Vanderbilt University Medical Center and Duke University School of Medicine are aiming to change this by developing a maturity model framework, funded by a $1.25 million grant from the Gordon and Betty Moore Foundation.
The framework will include guidelines and capabilities that organizations can use to properly assess and select the right AI solutions that best meet their needs and explain what safeguards they need to make sure they used these technologies safely. This includes comprehensively documenting which algorithms are currently deployed, their value, who is monitoring them, and who is accountable for their use.

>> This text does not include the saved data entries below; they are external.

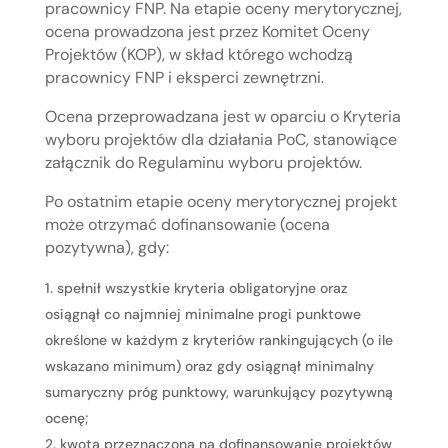
pracownicy FNP. Na etapie oceny merytorycznej,
ocena prowadzona jest przez Komitet Oceny
Projektów (KOP), w skład którego wchodzą
pracownicy FNP i eksperci zewnętrzni.
Ocena przeprowadzana jest w oparciu o Kryteria
wyboru projektów dla działania PoC, stanowiące
załącznik do Regulaminu wyboru projektów.
Po ostatnim etapie oceny merytorycznej projekt
może otrzymać dofinansowanie (ocena
pozytywna), gdy:
spełnił wszystkie kryteria obligatoryjne oraz
osiągnął co najmniej minimalne progi punktowe
określone w każdym z kryteriów rankingujących (o ile
wskazano minimum) oraz gdy osiągnął minimalny
sumaryczny próg punktowy, warunkujący pozytywną
ocenę;
kwota przeznaczona na dofinansowanie projektów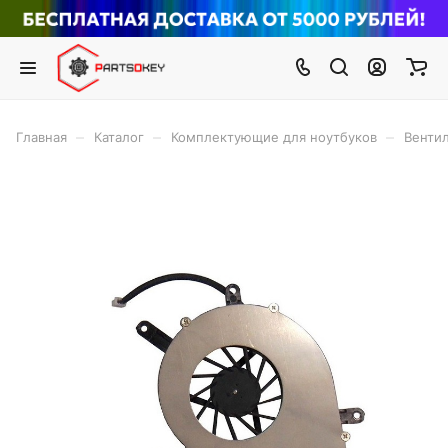
–
–
–
Главная
Каталог
Комплектующие для ноутбуков
Вентил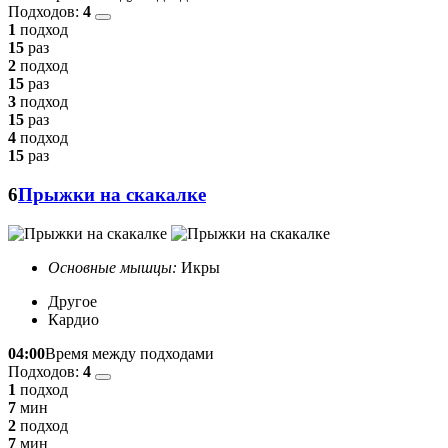
Подходов:
4
1
подход
15
раз
2
подход
15
раз
3
подход
15
раз
4
подход
15
раз
6
Прыжки на скакалке
Основные мышцы:
Икры
Другое
Кардио
04:00
Время между подходами
Подходов:
4
1
подход
7
мин
2
подход
7
мин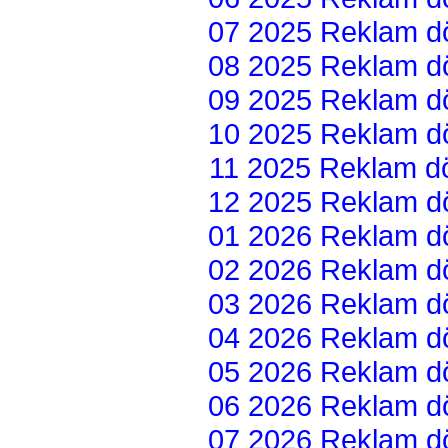
07 2025 Reklam dön
08 2025 Reklam dön
09 2025 Reklam dön
10 2025 Reklam dön
11 2025 Reklam dön
12 2025 Reklam dön
01 2026 Reklam dön
02 2026 Reklam dön
03 2026 Reklam dön
04 2026 Reklam dön
05 2026 Reklam dön
06 2026 Reklam dön
07 2026 Reklam dön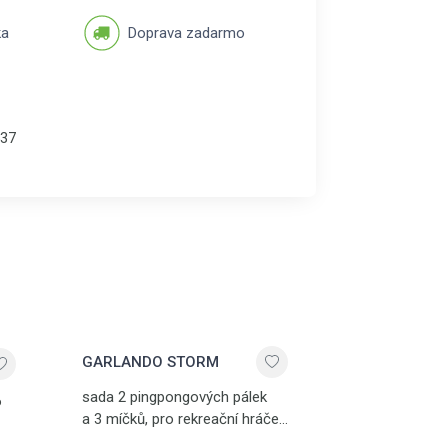
ka
Doprava zadarmo
37
GARLANDO STORM
sada 2 pingpongových pálek
6
a 3 míčků, pro rekreační hráče,
schváleno ITTF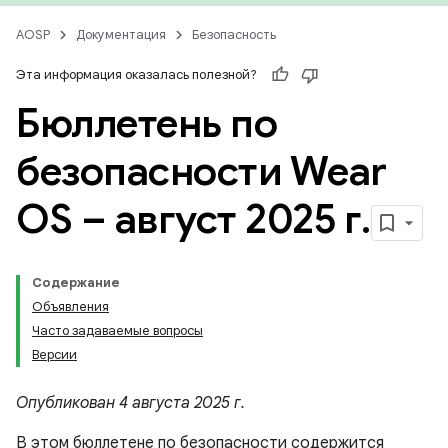
AOSP
Документация
Безопасность
Эта информация оказалась полезной?
Бюллетень по
безопасности Wear
OS – август 2025 г
.
Содержание
Объявления
Часто задаваемые вопросы
Версии
Опубликован 4 августа 2025 г.
В этом бюллетене по безопасности содержится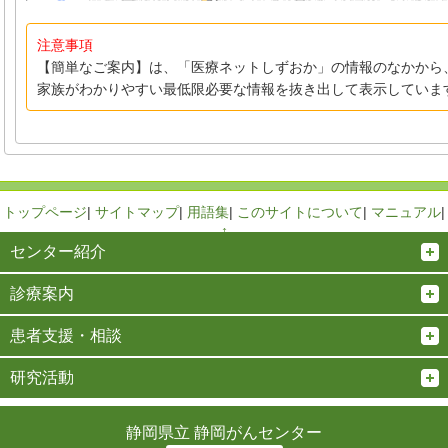
注意事項
【簡単なご案内】は、「医療ネットしずおか」の情報のなかから
家族がわかりやすい最低限必要な情報を抜き出して表示していま
トップページ
|
サイトマップ
|
用語集
|
このサイトについて
|
マニュアル
|
↑
センター紹介
診療案内
患者支援・相談
研究活動
静岡県立 静岡がんセンター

“If we are to realize the full potential of AI technologies, health systems must develop a more mature process for implementing these tools. Improving oversight of AI technology in health care systems is crucial for ensuring the safety and efficacy of patient care,” said Michael Pencina, chief data scientist at Duke Health and the Duke School of Medicine’s vice dean for data science, in a statement.
Pencina will lead the project alongside Dr. Peter Embí, a professor and chair of the department of biomedical informatics, and senior vice president for research and innovation at VUMC; Laurie Novak, associate professor in Vanderbilt’s Department of Biomedical Informatics and director of its Center of Excellence in Applied AI; and Nicoleta Economou, director of algorithm-based clinical decision support oversight at Duke AI Health.
All four will work over the next year with the Coalition for Health AI (CHAI), a community of academic health systems, organizations, and expert practitioners creating standards and reporting guides for Health AI; the University of Iowa; and various health systems to identify components to include in the framework.
“Creating a maturity model framework for health AI will enable health systems to identify their strengths and weaknesses when procuring and deploying AI solutions, ultimately driving the transformation of healthcare for the better,” said Economou.